THE PROBLEM
Transcribe word for word the section of the records below that opens with the line containing "Bizi Kaynak Ekleyin!" and closes with the line containing "conmemoración del 20° aniversario de la"; drop every picture.
### DATA SECTION
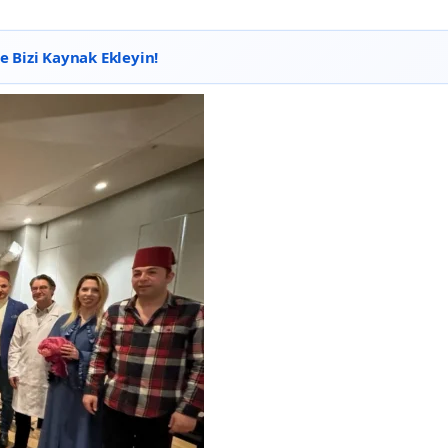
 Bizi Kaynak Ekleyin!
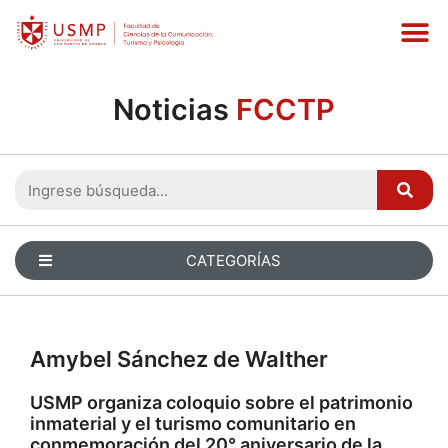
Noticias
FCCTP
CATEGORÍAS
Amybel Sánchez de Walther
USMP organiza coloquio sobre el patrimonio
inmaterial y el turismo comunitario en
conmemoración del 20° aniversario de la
######
### DATA SECTION
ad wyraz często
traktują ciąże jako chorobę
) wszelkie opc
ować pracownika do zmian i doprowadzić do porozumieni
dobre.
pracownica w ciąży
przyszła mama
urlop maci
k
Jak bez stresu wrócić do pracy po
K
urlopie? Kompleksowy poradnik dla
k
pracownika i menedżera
######
RESPONSE BELOW
 Bizi Kaynak Ekleyin!
Noticias
FCCTP
CATEGORÍAS
Amybel Sánchez de Walther
USMP organiza coloquio sobre el patrimonio
inmaterial y el turismo comunitario en
conmemoración del 20° aniversario de la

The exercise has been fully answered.